CodePudding user response:
r=1 and r=n rather are (almost) best cases (actually r=0 is the lower extreme), not worst cases. Worst case, at least for number of combinations, is r=n/2. So if you do want to express the complexity in terms of just n, it's O(nC(n/2)) or O(n × nC(n/2)), depending on what you do with the tuples.
CodePudding user response:
Does this mean we can conclude that the time complexity of
itertools.combinationsisO(n)?
No you / we can't do that.
Consider this statement:
Algorithm X to compute the combinations of r values from a set of n is
O(nCr).
It is in fact trivial to prove1 that any algorithm to do the above must be at least O(nCr). But we would need to examine the actual code to determine that a given algorithm is exactly O(nCr)
What you are doing is setting one or both of the variables to fixed values. This is effectively changing the problem.

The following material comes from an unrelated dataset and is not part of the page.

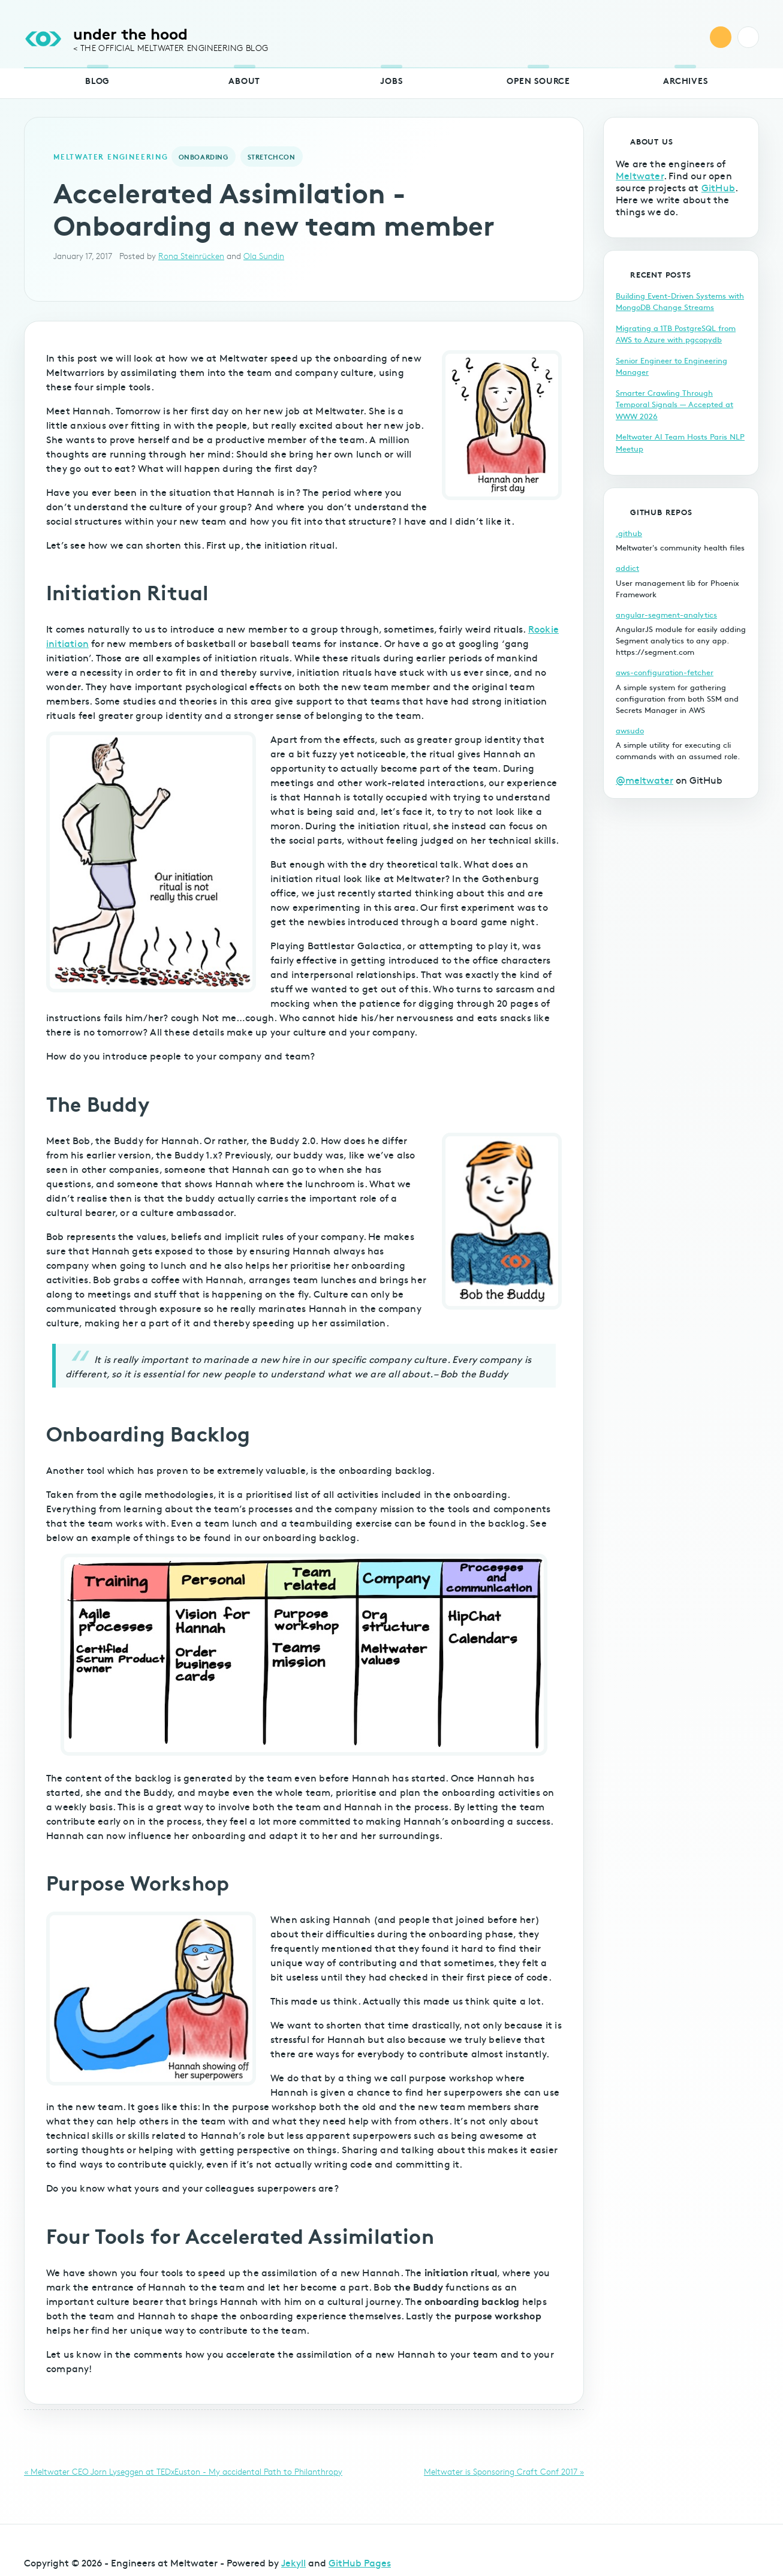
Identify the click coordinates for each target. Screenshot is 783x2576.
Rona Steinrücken (191, 255)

To illustrate this, we can just substitute the fixed values into the above statement; e.g.
Algorithm X to compute the combinations of 1 value from a set of n is
O(nC1).
Since nC1 is n, we can rewrite this as:
Algorithm X to compute the combinations of 1 value from a set of n is
O(n).
But notice that this problem is different to the original one.

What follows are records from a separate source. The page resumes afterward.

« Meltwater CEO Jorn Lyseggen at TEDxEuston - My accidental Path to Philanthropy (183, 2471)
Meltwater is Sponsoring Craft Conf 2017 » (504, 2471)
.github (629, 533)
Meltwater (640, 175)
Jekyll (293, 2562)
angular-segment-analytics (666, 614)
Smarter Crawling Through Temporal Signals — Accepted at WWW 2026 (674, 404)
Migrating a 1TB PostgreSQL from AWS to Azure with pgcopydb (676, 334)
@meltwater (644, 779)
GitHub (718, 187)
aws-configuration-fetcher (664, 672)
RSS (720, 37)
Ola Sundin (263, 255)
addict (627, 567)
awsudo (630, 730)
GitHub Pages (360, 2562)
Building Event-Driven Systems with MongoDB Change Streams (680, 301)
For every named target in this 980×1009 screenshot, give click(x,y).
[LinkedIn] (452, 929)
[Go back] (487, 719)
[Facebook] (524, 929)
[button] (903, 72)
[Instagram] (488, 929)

In short ... this is NOT invalidating the original statement.
Note that the (alleged) claim that itertools.combinations is O(n!) is (I think) a misreading on your part. What that "source" actually says is:
"Getting all combinations of a list is O(n!). Since you're doing that n times to get combinations with different values of r, the whole algorithm is O(n * n!)."
My reading is that it is talking about Pn not nCr. But either way, it is too vague to be considered a credible source.
1 - Informal proof. The set of combinations of r from a set of n has nCr elements. Constructing this set will entail adding nCr elements to a data structure. That involves (at least) nCr memory writes. It will take (at least) O(nCr) time to do this ... assuming a (real world) computer with an upper limit on memory bandwidth.